Kerry accuses Israeli right of sabotaging peace process
US Secretary of State John Kerry answers questions about Israel's invasion of Gaza and the current situation in Ukraine following a meeting with Ukrainian Foreign Minister Pavlo Klimkin at the State Department July 29, 2014 in Washington, DC.
AFPWashington, DC, United StatesDec 05, 2016, 04.59 AM
US Secretary of State John Kerry on Sunday accused right-wing Israelis of deliberately thwarting efforts to broker a peace deal with the Palestinians.
In unusually stark terms, Washington's top diplomat warned that Israeli settlement building was undermining any hope of an agreement to allow two states to live side-by-side.
At the Saban Forum, an annual gathering of senior Israeli and US policymakers, Kerry said some members of Prime Minister Benjamin Netanyahu's government had made "profoundly disturbing" statements.
"And more than 50 per cent of the ministers in the current government have publicly stated they are opposed to a Palestinian state and that there will be no Palestinian state," he said.
Earlier in the day, Netanyahu had addressed the forum via video link, arguing that Israeli settlement building was not an obstacle to peace.
Israel was ready for talks with no preconditions, he said, urging Arab governments to recognise the state of Israel.
However, Kerry dismissed the idea that more Arab states would strike peace deals with Israel without any moves towards an agreement with the Palestinians.
"There will be no advance and separate peace with the Arab world without the Palestinian process and Palestinian peace," he said. "Everybody needs to understand that.
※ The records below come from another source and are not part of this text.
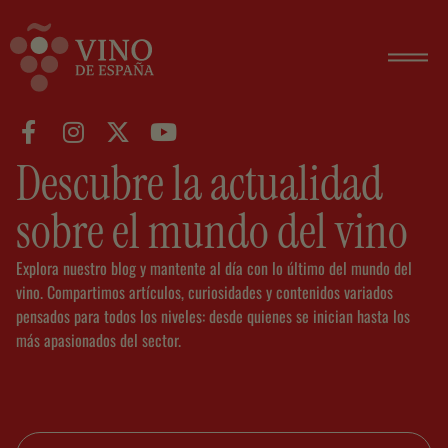
Descubre la actualidad
sobre el mundo del vino
Explora nuestro blog y mantente al día con lo último del mundo del
vino. Compartimos artículos, curiosidades y contenidos variados
pensados para todos los niveles: desde quienes se inician hasta los
más apasionados del sector.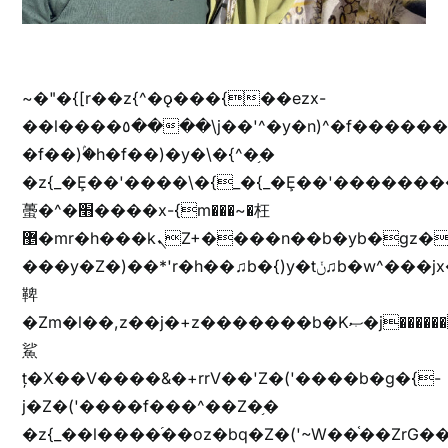
~�"�{[r��z{^�ǫ���{��ezx-
��l����٥����\j��'^�y�n)^�f��������ܦyخ�������ܥj��+"n)b�'%j���%����^r��z{bvf��)�������(!
�f��)ۢ�h�f��)�y�\�{^�֥�
�z{_�Ȩ��'����\�{_�{_�Ȩ��'��������
蠆�^�׫����x-{m���~�枉
޵�mr�h���kܢZ+����n��b�yb�gz���Zv�)q�[����k����1y��v+�v�)q�\�Z+v�)q�m{\�Z+jx�jب�ܩy�♫b�wb��-
���y�Z�)��*'r�h��♫b�{)y�tݩ♫b�w^���jx�jب��߱�m������{ߺȨ���z֦z֭j %k*.��hjםv+)����
鞞
�Zm�l��,z��j�+z�������b�Kޞ�j�������,ޮX����jx�z�Z���i�b���ҷ�v)�)�u�"��rz�bu�'����&jYo�ț�X��g��
鯊
ț�X��V����&�+rrV��'Z�('����b�g�{-
j�Z�('����f���^��Z�֥�
�z{_��l����֜��oz�bq�Z�('~W��֫��ZrG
That is a hard reality."
In the US government's view, Israel's accelerated building on Palestinian-owned land is not only an obstacle to peace but deliberately so, Kerry added.
"I'm not here to tell you that the settlements are the reason for the conflict, no, they're not," Kerry said.
"But I also cannot accept the notion that they don't affect the peace process, that they aren't a barrier to the capacity to have peace," he argued.
"And I'll tell you why I know that: because the left in Israel is telling everybody they are a barrier to peace and the right that supports it openly supports it because they don't want peace."
US President Barack Obama's administration, which comes to an end next month with no prospect of a revived peace process, has been frustrated by the attitude of Netanyahu's government.
Still, Kerry insisted Israel has no greater friend than Washington. Since he arrived at the State Department in February 2013, he has spoken to Netanyahu on 375 formally recorded occasions for more than 130 hours of discussions, he said.
Washington has opposed all attempts to pressure Israel through votes on United Nations bodies, he added, and has just signed a 10-year $38 billion military support deal, the biggest in US history.